If you take a normal platelet and examine it under an electron microscope, you will see a bunch of black dots. The specks may not seem like much at first, but cell biologists at The Children’s Hospital of Philadelphia Research Institute speculate that these dense granules hold the key to unlocking the mechanisms behind a rare disease called Hermansky-Pudlak syndrome (HPS) and other forms of bleeding disease.
HPS is estimated to affect one in 500,000 to one in 1,000,000 individuals worldwide. In certain places, like Puerto Rico, it is much more prevalent — about one in 1,800 individuals. People with the disease have a tendency to bruise and difficulties with blood clotting, which can be deadly under certain circumstances such a pregnancy, major surgery, or dental surgery.
“Those dense granules don’t get made in a set of patients, and the consequence of that is the patients bleed too much, and they’re not able to make blood clots efficiently,” said Michael S. Marks, PhD, who received a grant in May from the National Heart, Lung, and Blood Institute to better understand how platelet dense granules form and why their creation is disrupted in HPS.
Dense granules are lysosome-related organelles (LROs) within platelets that act as a storage compartment for small molecules such as calcium, adenosine diphosphate, and serotonin. These molecules are released when platelets begin to accumulate at sites of blood vessel damage.
“We know that there are important things stored in those granules, but we have no idea how they get there,” Dr. Marks said. “This is the first time anybody’s taken an approach to try and understand how dense granules are put together and how those molecules get stored in them.”
HPS can be difficult to diagnose because it affects multiple organs, and the symptoms can be variable and nonspecific. Mutations in the genes associated with HPS prevent the formation of LROs or impair their performance in platelets, pigment cells, and lung cells. Subsequently, in addition to excessive bleeding, a main feature of the disease is oculocutaneous albinism, which causes abnormally light coloring of the skin, hair, and eyes. By the time people with HPS reach their 30s, a lung defect called pulmonary fibrosis appears that rapidly worsens, and the lung scarring often is fatal.
“Getting a good diagnosis early would be really important,” Dr. Marks said. “That would be the most immediate impact of this grant.”
The study aims to achieve a better understanding of two dense granule integral platelet membrane proteins that Dr. Marks’ team at CHOP and a collaborating group in Colorado recently identified — SLC35D3 and VMAT2 — which may act as vehicles to import dense granule contents. The investigators suspect that this delivery is impaired in HPS, and the dense granules do not form completely. Necessary machinery could be missing at a crucial time when a dense granule’s membrane coalesces from other membranes in megakaryocytes, which are platelets’ precursor cells that reside in bone marrow. It appears that this occurs during a late stage of differentiation of platelets from megakaryocytes.
In order to test this hypothesis, scientists in Dr. Marks’ lab will collaborate with another group of experts in megakaryocyte and platelet formation from the lab of Mortimer Poncz, MD, division chief of hematology at CHOP. They will take megakaryocytes from mice and then modify them by adding fluorescent proteins that hopefully will allow the investigators to visualize dense granule formation using live cell imaging. The next step will be to put the megakaryocytes back into the mice where they will produce platelets, and then take the platelets out to analyze them.

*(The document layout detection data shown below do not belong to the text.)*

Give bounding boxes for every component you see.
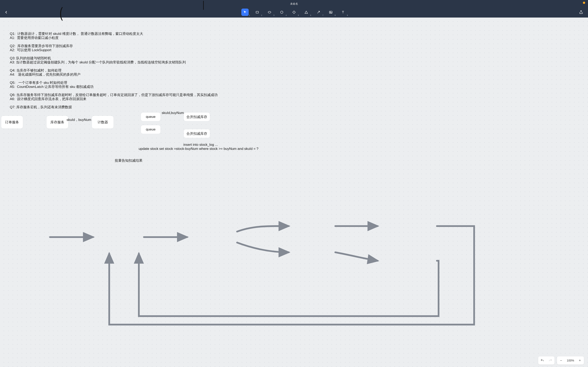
tool-shortcut: 4: [286, 14, 287, 16]
window-minimize-dot[interactable]: [583, 2, 585, 4]
footer-controls: − 100% +: [538, 356, 584, 365]
qa-line: A2: 可以使用 LockSupport: [10, 48, 51, 52]
node-stock-service[interactable]: 库存服务: [47, 116, 68, 128]
tool-select[interactable]: 1: [241, 8, 249, 16]
tool-circle[interactable]: 4: [278, 8, 285, 16]
tool-shortcut: 6: [310, 14, 311, 16]
sql-label-2[interactable]: update stock set stock =stock-buyNum whe…: [139, 147, 259, 151]
redo-button[interactable]: [546, 356, 554, 365]
qa-line: Q3: 队列的创建与销毁时机: [10, 56, 51, 60]
node-merge-1[interactable]: 合并扣减库存: [184, 113, 210, 121]
tool-ellipse[interactable]: 3: [266, 8, 273, 16]
node-order-service[interactable]: 订单服务: [1, 116, 23, 128]
qa-line: A1: 需要使用滑动窗口减小粒度: [10, 36, 59, 40]
canvas[interactable]: Q1: 计数器设计，需要针对 skuId 维度计数， 普通计数器法有弊端，窗口滑…: [0, 17, 588, 367]
toolbar: 1 2 3 4 5 6 7 8: [241, 8, 347, 16]
svg-point-2: [281, 11, 283, 13]
node-queue-1[interactable]: queue: [141, 113, 160, 121]
tool-text[interactable]: 9: [339, 8, 347, 16]
node-merge-2[interactable]: 合并扣减库存: [184, 129, 210, 138]
qa-line: Q6: 当库存服务等待下游扣减库存超时时，反馈给订单服务超时，订单肯定就回滚了，…: [10, 93, 218, 97]
zoom-value[interactable]: 100%: [565, 359, 576, 362]
qa-line: Q4: 当库存不够扣减时，如何处理: [10, 68, 61, 72]
rectangle-icon: [255, 10, 259, 14]
cursor-icon: [243, 10, 247, 14]
tool-triangle[interactable]: 6: [303, 8, 310, 16]
tool-shortcut: 2: [261, 14, 262, 16]
ellipse-icon: [268, 10, 271, 14]
qa-line: Q2: 库存服务需要异步等待下游扣减库存: [10, 44, 73, 48]
svg-point-5: [330, 12, 330, 12]
text-icon: [341, 10, 345, 14]
tool-shortcut: 3: [273, 14, 274, 16]
circle-icon: [280, 10, 284, 14]
document-title: 未命名: [290, 2, 298, 6]
qa-line: A5: CountDownLatch 让库存等待所有 sku 都扣减成功: [10, 85, 94, 89]
image-icon: [329, 10, 333, 14]
tool-diamond[interactable]: 5: [290, 8, 298, 16]
sql-label-1[interactable]: insert into stock_log ...: [183, 143, 218, 147]
redo-icon: [549, 359, 552, 362]
share-button[interactable]: [579, 10, 583, 15]
qa-line: A4: 退化成循环扣减，优先扣购买的多的用户: [10, 73, 80, 76]
tool-image[interactable]: 8: [327, 8, 334, 16]
svg-line-3: [318, 11, 320, 13]
history-panel: [538, 356, 554, 365]
tool-shortcut: 1: [249, 14, 250, 16]
qa-line: Q5: 一个订单有多个 sku 时如何处理: [10, 81, 67, 85]
qa-line: A6: 设计梯度式回查库存流水表，把库存回滚回来: [10, 97, 86, 101]
share-icon: [579, 10, 583, 14]
svg-point-1: [268, 11, 271, 13]
qa-line: Q1: 计数器设计，需要针对 skuId 维度计数， 普通计数器法有弊端，窗口滑…: [10, 32, 143, 36]
edge-label-batch-result[interactable]: 批量告知扣减结果: [115, 158, 143, 163]
diamond-icon: [292, 10, 296, 14]
undo-icon: [540, 359, 544, 362]
tool-arrow[interactable]: 7: [315, 8, 322, 16]
edge-label-sku-buynum-1[interactable]: skuId，buyNum: [67, 117, 91, 122]
undo-button[interactable]: [538, 356, 546, 365]
node-counter[interactable]: 计数器: [92, 116, 113, 128]
node-queue-2[interactable]: queue: [141, 125, 160, 134]
zoom-out-button[interactable]: −: [557, 356, 565, 365]
tool-shortcut: 8: [335, 14, 336, 16]
tool-shortcut: 5: [298, 14, 299, 16]
back-button[interactable]: [4, 10, 8, 15]
arrow-icon: [317, 10, 320, 14]
edge-label-sku-buynum-2[interactable]: skuId,buyNum: [162, 111, 184, 115]
qa-text-block[interactable]: Q1: 计数器设计，需要针对 skuId 维度计数， 普通计数器法有弊端，窗口滑…: [10, 32, 218, 109]
zoom-panel: − 100% +: [557, 356, 584, 365]
triangle-icon: [304, 10, 308, 14]
qa-line: Q7: 库存服务宕机，队列还有未消费数据: [10, 105, 72, 109]
qa-line: A3: 当计数器超过设定阈值创建队列，为每个 skuId 分配一个队列由常驻线程…: [10, 60, 186, 64]
chevron-left-icon: [4, 10, 8, 14]
zoom-in-button[interactable]: +: [576, 356, 584, 365]
tool-shortcut: 7: [322, 14, 323, 16]
app-header: 未命名 1 2 3 4 5 6 7: [0, 0, 588, 17]
svg-rect-0: [256, 11, 259, 13]
tool-shortcut: 9: [347, 14, 348, 16]
tool-rectangle[interactable]: 2: [254, 8, 261, 16]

Dr. Marks also will compare the same mutations in human cells by using megakaryocytes created from stem cells of patients with HPS. Deborah L. French, PhD, a specialist in making induced pluripotent stem cells, will assist with this part of the project. Dr. French is director of the Human Stem-Cell Vector Core within the Center for Cellular and Molecular Therapeutics at CHOP.
The investigators will determine if SLC35D3 and VMAT2 live on dense granule membranes and whether or not they are expressed on platelet membranes in both the human and mouse HPS models. What they discover could guide new diagnostic approaches.
“If we’re right, then we could make antibodies to those proteins,” Dr. Marks said. “Then it should be a very simple test to look for exposure of that protein when you activate platelets.”
Such a diagnostic test would be helpful for identifying HPS as well as other forms of bleeding disease due to mutations in genes that encode proteins on these dense granules. As researchers learn more about the proteins’ structure and the jobs that they perform, this knowledge could be applied to designing drug therapies that either enhance the proteins’ activity, as would be the case in HPS, or decrease the proteins’ activity, which could potentially modulate diseases that cause too much blood clotting.
“Ultimately, maybe, we’ll be able to come up with some kind of treatment,” Dr. Marks said. “That will depend on whether we’re right with some of our guesses about the proteins that are on dense granules and whether we can characterize them further and identify steps that would be downstream from them.”
Dr. Marks also is looking forward to working on a future study with Susan Guttentag, MD, that recently received grant funding. That investigation will focus on the formation of another LRO, the lamellar body, in lung epithelial cells. Dr. Guttentag and colleagues have shown that HPS models interfere with this process which underlies the lung fibrosis in HPS.